A total of twenty European companies have opened accounts, with another 14 clients asking for the paperwork needed to set them up, the person said, speaking on condition of anonymity to discuss confidential matters. He declined to identify the companies.
European buyers have been struggling for weeks to figure out how they can meet Putin’s order to pay for Russian gas in rubles starting April 1 and not fall afoul of European Union sanctions imposed over Putin’s invasion of Ukraine.
Under the new mechanism, clients have to open two accounts: one in foreign currency and one in rubles in Gazprombank. After Poland and Bulgaria rejected these terms, Gazprom PJSC halted gas flows to them in late April.

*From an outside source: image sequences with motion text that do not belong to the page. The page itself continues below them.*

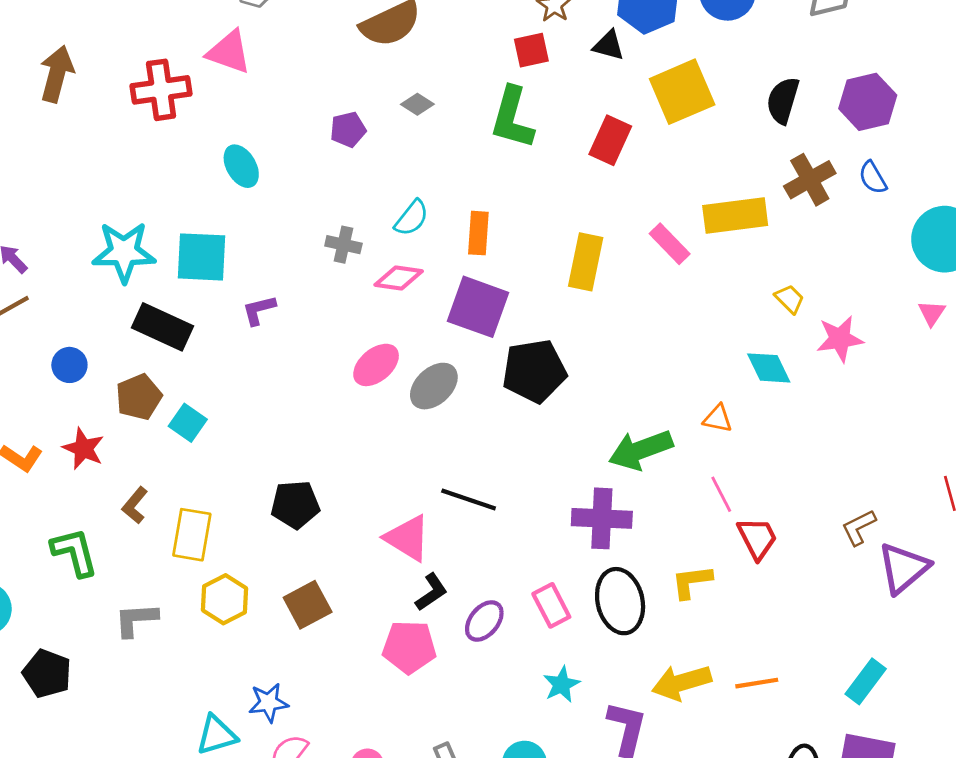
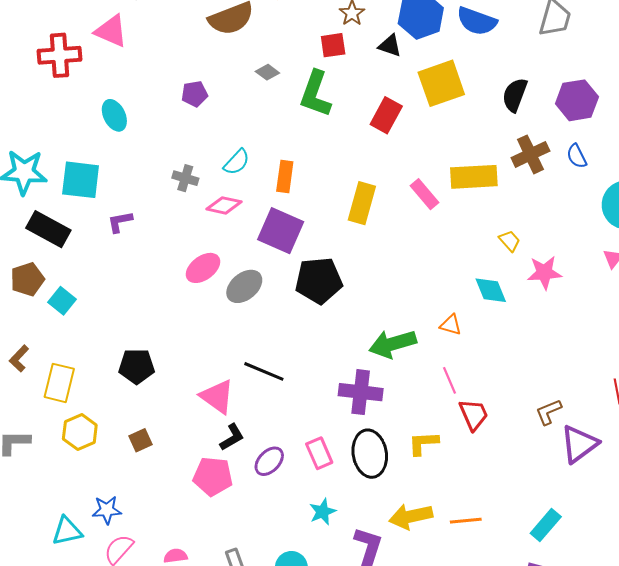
gray diamond: (417, 104) -> (267, 72), moved
brown square: (308, 605) -> (140, 440), size x0.7

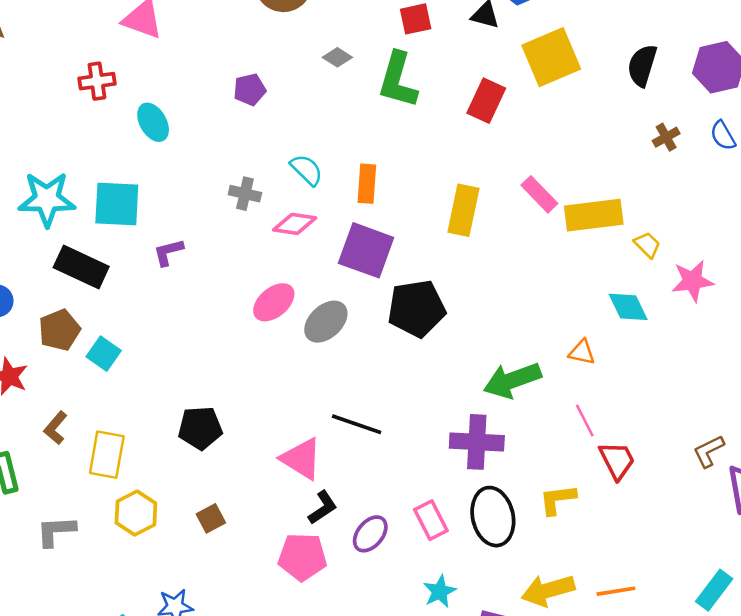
red cross: (59, 55) -> (97, 81), moved, size x0.7
brown cross: (530, 154) -> (666, 137), size x0.6
cyan semicircle: (237, 162) -> (307, 170), turned -84
yellow rectangle: (474, 177) -> (594, 215), moved

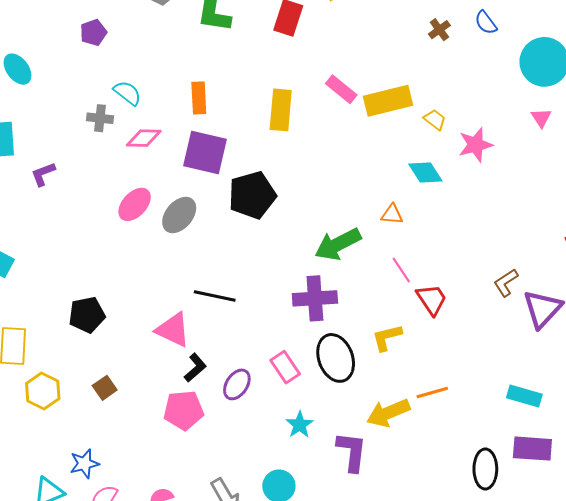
cyan semicircle: (307, 170) -> (127, 93), moved
cyan rectangle: (714, 590) -> (524, 396), turned 76
orange line: (616, 591) -> (432, 392), moved

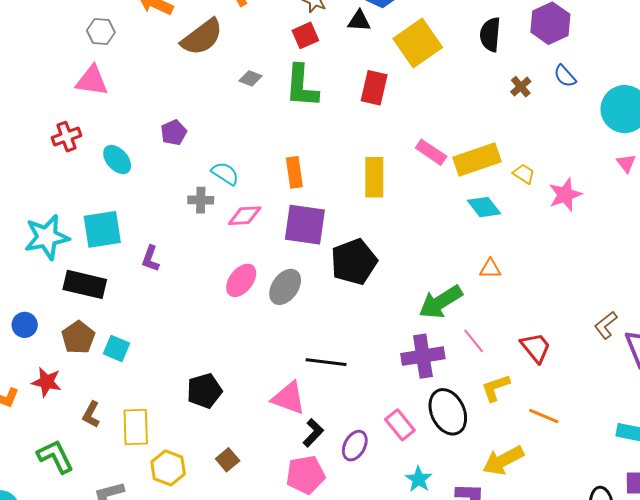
purple pentagon: (93, 33) -> (174, 133), moved
cyan diamond: (425, 172) -> (484, 207), moved
purple L-shape: (43, 174) -> (150, 259), turned -44
pink line: (401, 270) -> (474, 341), moved
orange line: (432, 392) -> (544, 416), moved, turned 44

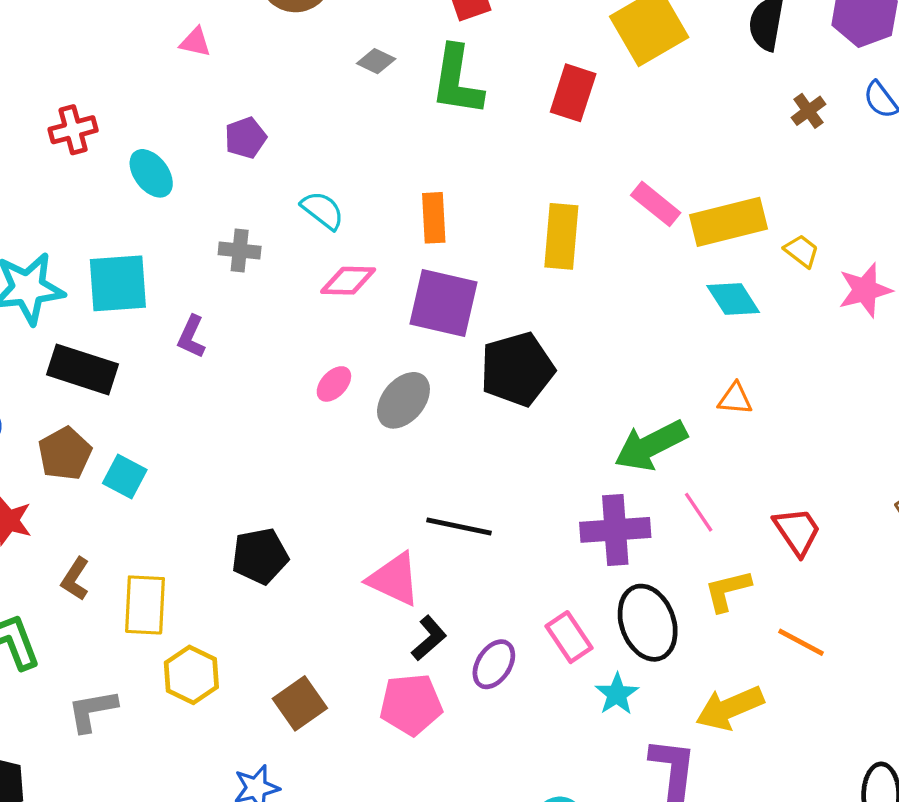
pink triangle: (92, 81) -> (195, 42), moved, size x0.6
gray cross: (201, 200) -> (240, 251), moved
pink ellipse: (241, 280) -> (334, 384), size x0.7
brown square: (228, 460) -> (300, 703), moved, size x1.4
cyan star: (419, 479) -> (617, 694), moved

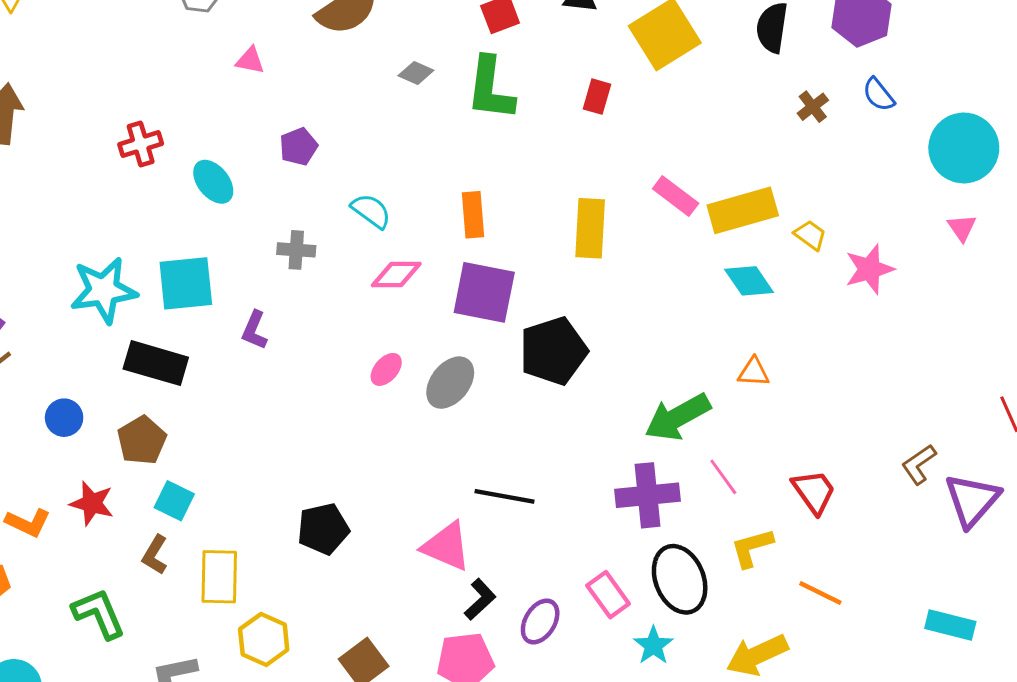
red rectangle: (573, 93) -> (597, 97), size x0.7
cyan square: (125, 477) -> (174, 501), moved

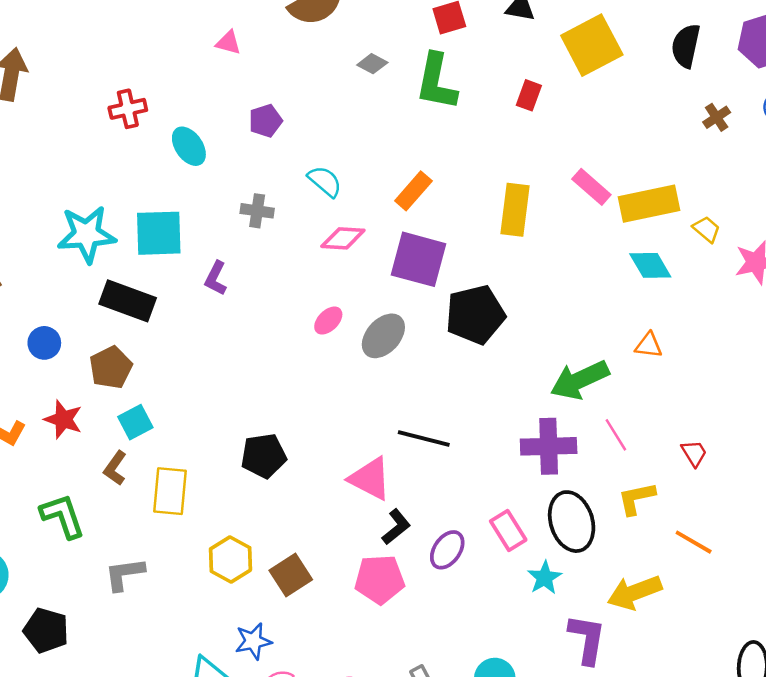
orange rectangle: (473, 215) -> (413, 191), turned 42
red trapezoid: (814, 492) -> (694, 453), size x0.7
cyan square: (174, 501) -> (135, 422), turned 32
yellow hexagon: (264, 639) -> (230, 559), moved

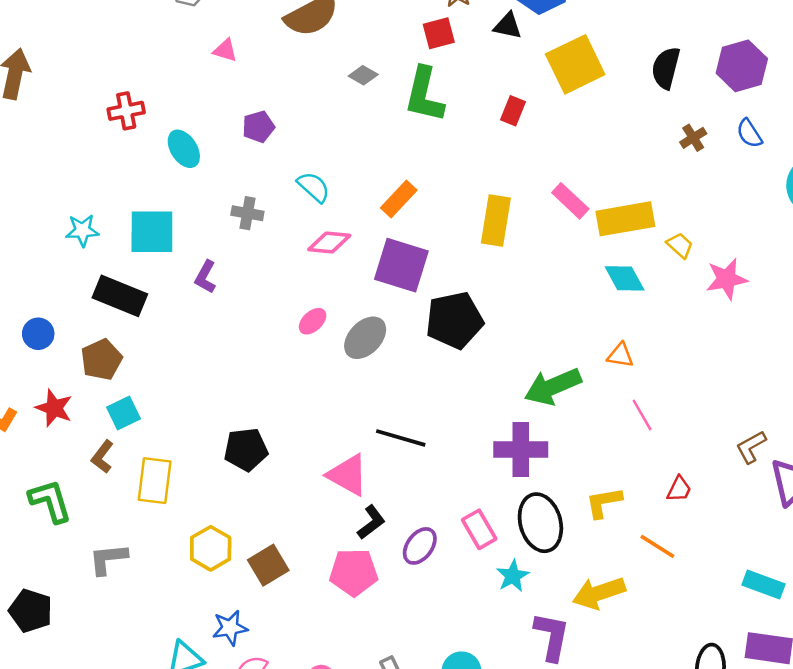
cyan star: (87, 234) -> (82, 230), size x0.6
pink line: (616, 435) -> (642, 415), moved
red trapezoid: (694, 453) -> (679, 489), moved, turned 56

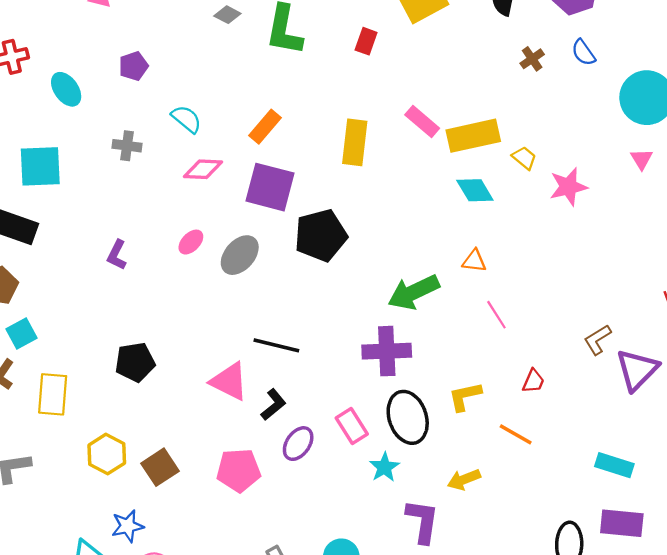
purple L-shape: (205, 277) -> (117, 255), moved
black L-shape: (371, 522) -> (273, 405), moved
yellow arrow: (599, 593) -> (464, 479), size x0.7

As deadlines for payment for April supplies loom later this month for major West European buyers, Russia has moved to address EU concerns that the payment mechanism may violate sanctions.
The person close to Gazprom said the current terms mean that the transaction is effectively completed once the buyer pays foreign currency to Gazprombank, since the subsequent conversion to rubles is automatic and doesn’t involve Russia’s central bank, which is subject to EU sanctions.
The bloc so far hasn’t said whether the Russian changes allay its concerns, but Italian Prime Minister Mario Draghi said Wednesday companies will be able to pay for gas in rubles without breaching the restrictions.
“Most of the gas importers have already opened their account in rubles with Gazprom,” he told a press conference. He said that Germany’s top gas importer had already paid in rubles.
Like Italy, Germany is a massive consumer of Russian gas.
The person close to Gazprom said the number of customers who’ve paid in rubles remains at four, the same as late last month. Payments from other buyers are due later this month, he said.